### [Collected data entries]
Start of Block

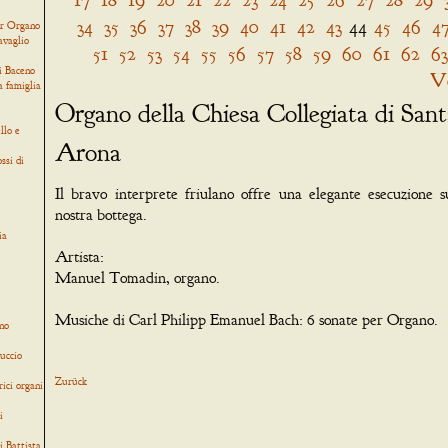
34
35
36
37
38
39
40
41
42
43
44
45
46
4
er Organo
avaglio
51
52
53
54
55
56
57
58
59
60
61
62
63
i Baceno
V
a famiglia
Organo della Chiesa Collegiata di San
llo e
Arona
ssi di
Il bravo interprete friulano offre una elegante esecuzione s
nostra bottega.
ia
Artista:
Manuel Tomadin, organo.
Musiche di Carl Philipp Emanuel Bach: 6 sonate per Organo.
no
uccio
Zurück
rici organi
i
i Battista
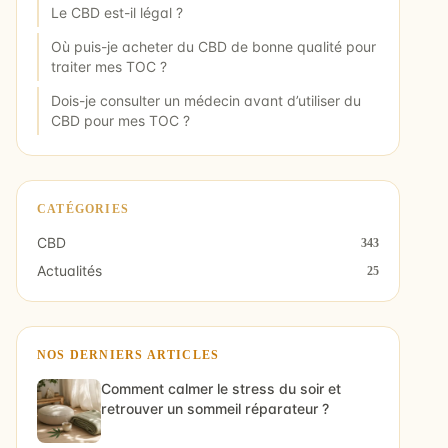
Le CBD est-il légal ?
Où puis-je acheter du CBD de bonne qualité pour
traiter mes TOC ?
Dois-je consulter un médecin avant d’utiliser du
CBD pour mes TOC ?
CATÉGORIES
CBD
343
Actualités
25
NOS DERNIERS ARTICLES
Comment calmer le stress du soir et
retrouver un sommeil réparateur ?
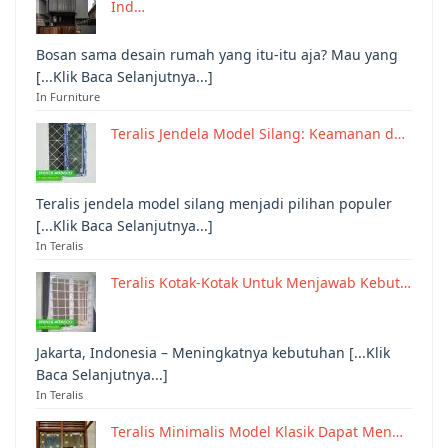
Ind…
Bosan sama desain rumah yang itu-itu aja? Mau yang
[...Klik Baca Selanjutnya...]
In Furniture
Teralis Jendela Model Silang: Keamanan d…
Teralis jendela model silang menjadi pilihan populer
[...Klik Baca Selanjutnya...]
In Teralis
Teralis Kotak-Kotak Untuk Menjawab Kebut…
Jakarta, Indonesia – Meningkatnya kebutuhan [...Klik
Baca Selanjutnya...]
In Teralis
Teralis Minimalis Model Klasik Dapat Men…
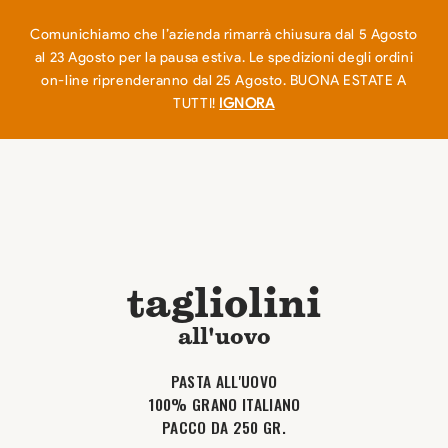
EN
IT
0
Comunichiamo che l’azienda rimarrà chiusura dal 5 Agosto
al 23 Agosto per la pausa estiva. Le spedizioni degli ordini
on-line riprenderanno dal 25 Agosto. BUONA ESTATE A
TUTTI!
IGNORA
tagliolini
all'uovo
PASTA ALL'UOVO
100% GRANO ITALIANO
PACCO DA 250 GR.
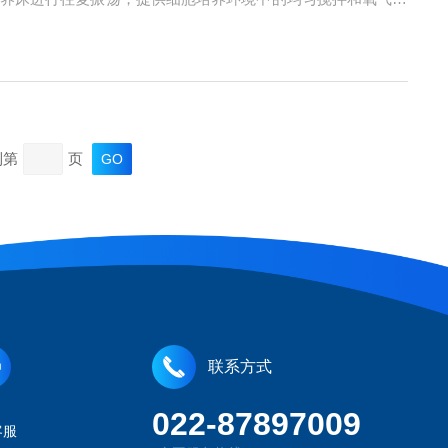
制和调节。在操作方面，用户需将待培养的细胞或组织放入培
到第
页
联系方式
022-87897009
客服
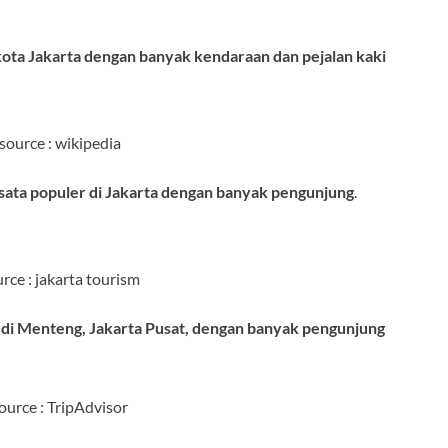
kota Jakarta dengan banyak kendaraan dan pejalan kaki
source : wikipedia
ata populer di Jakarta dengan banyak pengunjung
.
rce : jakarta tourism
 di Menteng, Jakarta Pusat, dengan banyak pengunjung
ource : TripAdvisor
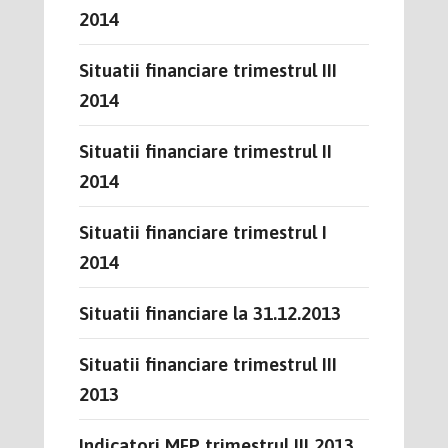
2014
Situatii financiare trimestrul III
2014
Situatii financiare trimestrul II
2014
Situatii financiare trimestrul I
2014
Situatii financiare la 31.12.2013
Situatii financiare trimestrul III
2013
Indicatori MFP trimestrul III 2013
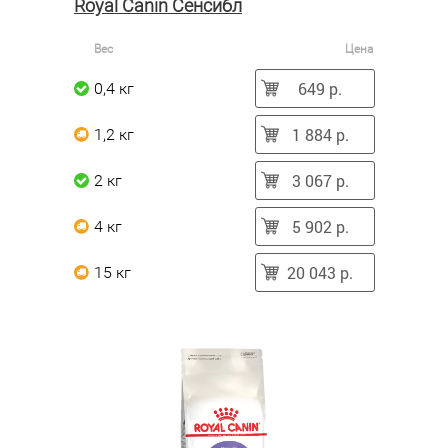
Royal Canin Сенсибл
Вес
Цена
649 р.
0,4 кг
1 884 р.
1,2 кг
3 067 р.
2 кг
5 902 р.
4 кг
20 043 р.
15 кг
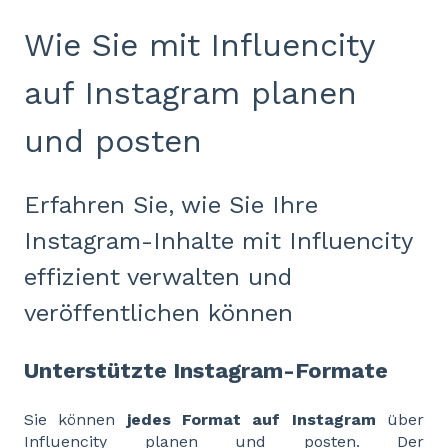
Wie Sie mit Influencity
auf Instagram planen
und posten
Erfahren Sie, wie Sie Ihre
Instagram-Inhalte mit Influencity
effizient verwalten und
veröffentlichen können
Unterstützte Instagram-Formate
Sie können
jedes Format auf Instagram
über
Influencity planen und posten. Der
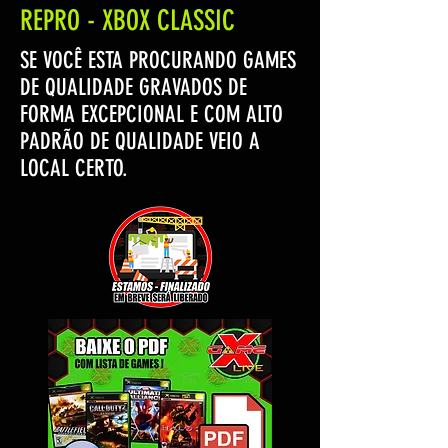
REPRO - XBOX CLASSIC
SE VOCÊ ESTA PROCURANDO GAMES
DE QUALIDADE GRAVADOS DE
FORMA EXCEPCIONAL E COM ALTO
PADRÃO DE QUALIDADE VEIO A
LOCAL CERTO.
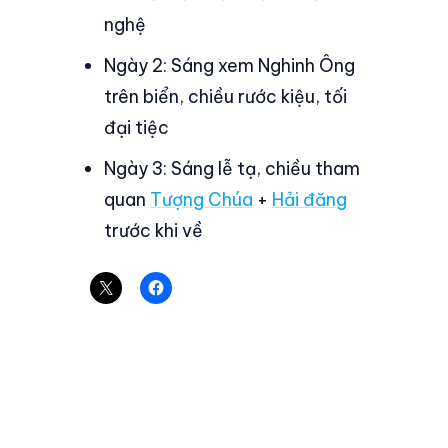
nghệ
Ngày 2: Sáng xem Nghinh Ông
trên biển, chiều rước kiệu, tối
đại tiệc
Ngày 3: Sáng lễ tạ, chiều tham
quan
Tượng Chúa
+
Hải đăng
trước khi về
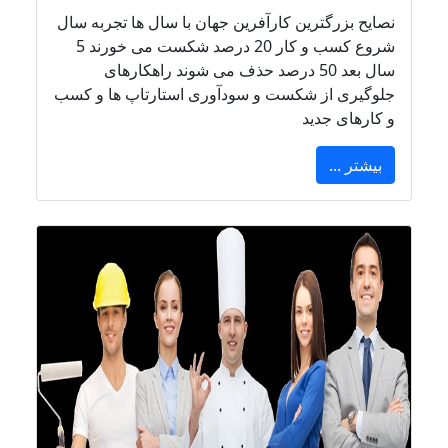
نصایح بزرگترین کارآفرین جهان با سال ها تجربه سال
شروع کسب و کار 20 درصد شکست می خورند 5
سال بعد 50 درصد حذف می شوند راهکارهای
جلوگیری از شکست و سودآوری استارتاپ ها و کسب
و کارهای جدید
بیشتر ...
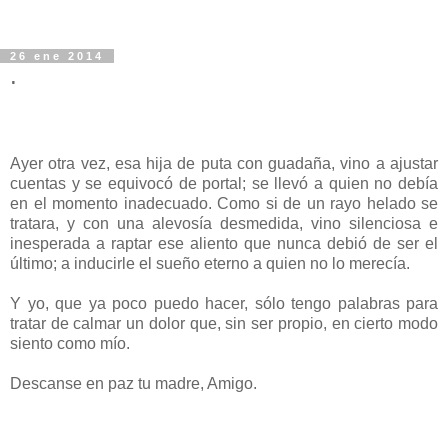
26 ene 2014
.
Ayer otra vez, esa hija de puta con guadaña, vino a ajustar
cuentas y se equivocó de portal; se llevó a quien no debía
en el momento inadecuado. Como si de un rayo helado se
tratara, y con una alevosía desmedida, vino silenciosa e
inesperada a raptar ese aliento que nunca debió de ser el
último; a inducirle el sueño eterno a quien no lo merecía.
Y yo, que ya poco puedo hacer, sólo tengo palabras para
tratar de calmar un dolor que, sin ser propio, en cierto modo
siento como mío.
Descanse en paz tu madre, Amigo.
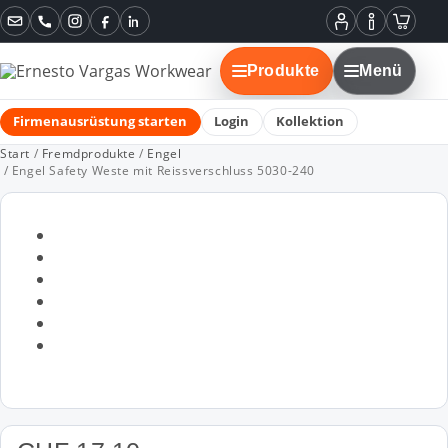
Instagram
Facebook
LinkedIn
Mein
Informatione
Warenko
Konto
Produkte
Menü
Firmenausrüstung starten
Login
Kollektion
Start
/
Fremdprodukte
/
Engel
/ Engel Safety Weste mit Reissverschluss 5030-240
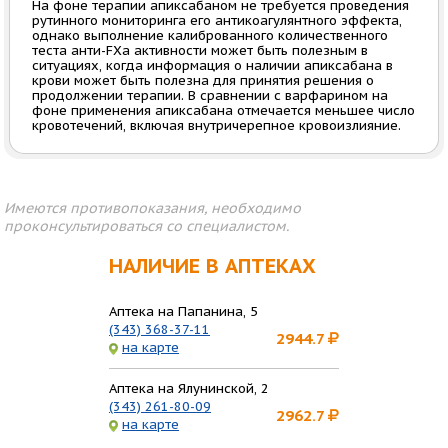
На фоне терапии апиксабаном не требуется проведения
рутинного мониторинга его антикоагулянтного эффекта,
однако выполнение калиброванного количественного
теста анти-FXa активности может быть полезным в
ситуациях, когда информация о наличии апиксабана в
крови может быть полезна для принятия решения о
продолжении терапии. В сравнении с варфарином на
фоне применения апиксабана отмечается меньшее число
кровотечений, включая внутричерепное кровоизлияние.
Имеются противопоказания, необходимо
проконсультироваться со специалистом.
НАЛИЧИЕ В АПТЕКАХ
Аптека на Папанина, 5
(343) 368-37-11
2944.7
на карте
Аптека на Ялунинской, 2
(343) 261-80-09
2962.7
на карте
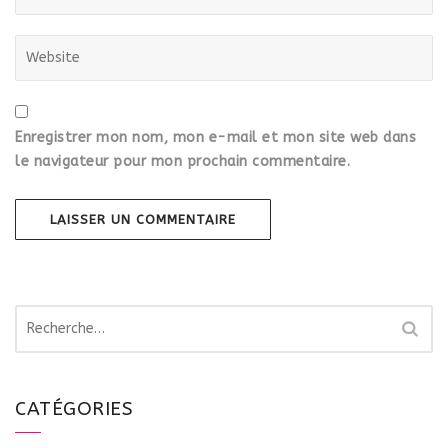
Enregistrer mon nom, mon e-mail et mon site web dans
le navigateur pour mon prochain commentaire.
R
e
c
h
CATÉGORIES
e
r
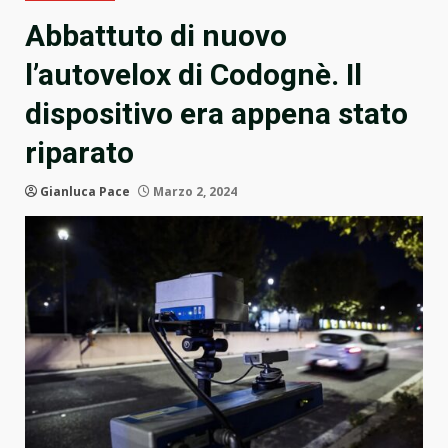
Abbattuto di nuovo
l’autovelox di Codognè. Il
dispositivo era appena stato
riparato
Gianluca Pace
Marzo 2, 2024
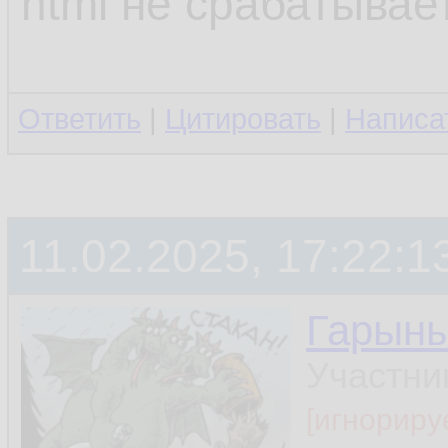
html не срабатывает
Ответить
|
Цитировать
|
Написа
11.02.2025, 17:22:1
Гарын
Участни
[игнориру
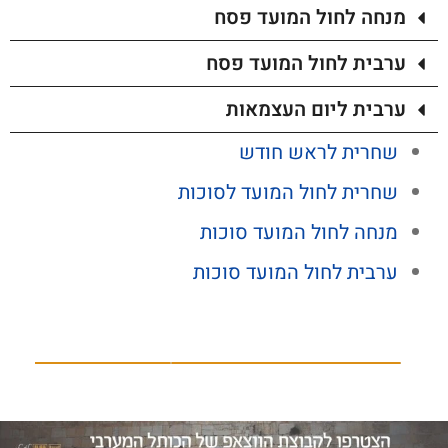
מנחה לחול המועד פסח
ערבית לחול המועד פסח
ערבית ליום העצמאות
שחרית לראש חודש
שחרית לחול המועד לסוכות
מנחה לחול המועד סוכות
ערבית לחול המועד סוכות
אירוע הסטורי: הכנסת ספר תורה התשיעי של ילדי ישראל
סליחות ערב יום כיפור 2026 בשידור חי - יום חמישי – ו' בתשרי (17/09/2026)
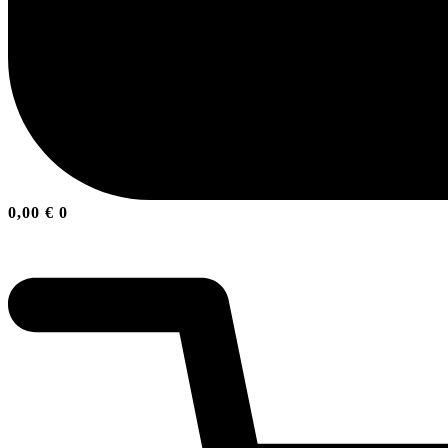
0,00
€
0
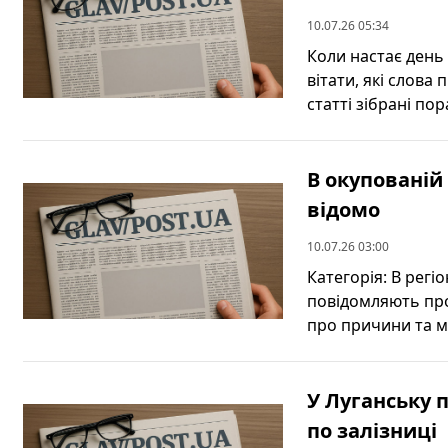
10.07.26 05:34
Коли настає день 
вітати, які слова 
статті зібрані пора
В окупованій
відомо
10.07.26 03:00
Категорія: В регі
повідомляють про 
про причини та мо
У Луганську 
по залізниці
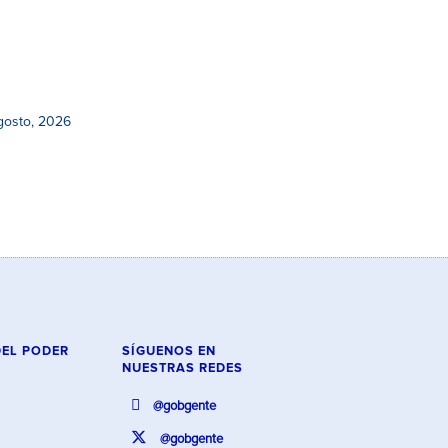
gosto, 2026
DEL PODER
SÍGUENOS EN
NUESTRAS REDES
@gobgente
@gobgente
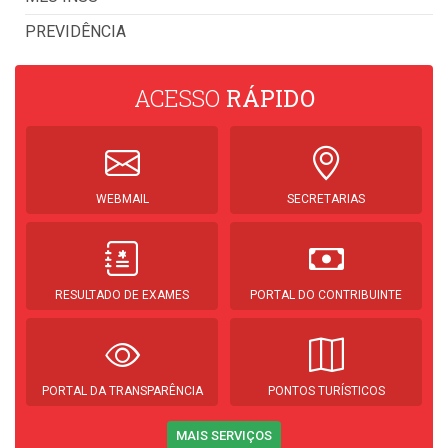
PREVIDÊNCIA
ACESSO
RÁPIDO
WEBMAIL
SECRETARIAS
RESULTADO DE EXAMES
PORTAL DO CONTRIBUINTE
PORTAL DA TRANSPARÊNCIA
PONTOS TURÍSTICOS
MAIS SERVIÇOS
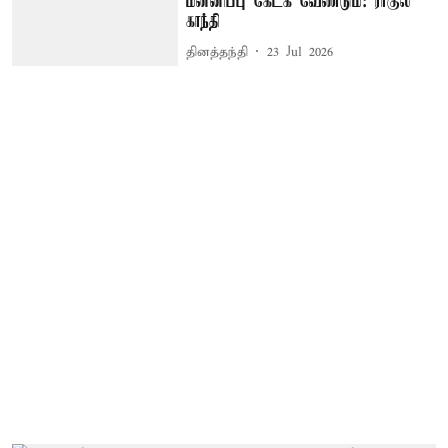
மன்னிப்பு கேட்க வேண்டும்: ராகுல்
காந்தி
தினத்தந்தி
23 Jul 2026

End of Block

### [Work item]
Every line in the data above that includes the word "שחרית" should be copied.

### [Answer to this exercise]
שחרית לראש חודש
שחרית לחול המועד לסוכות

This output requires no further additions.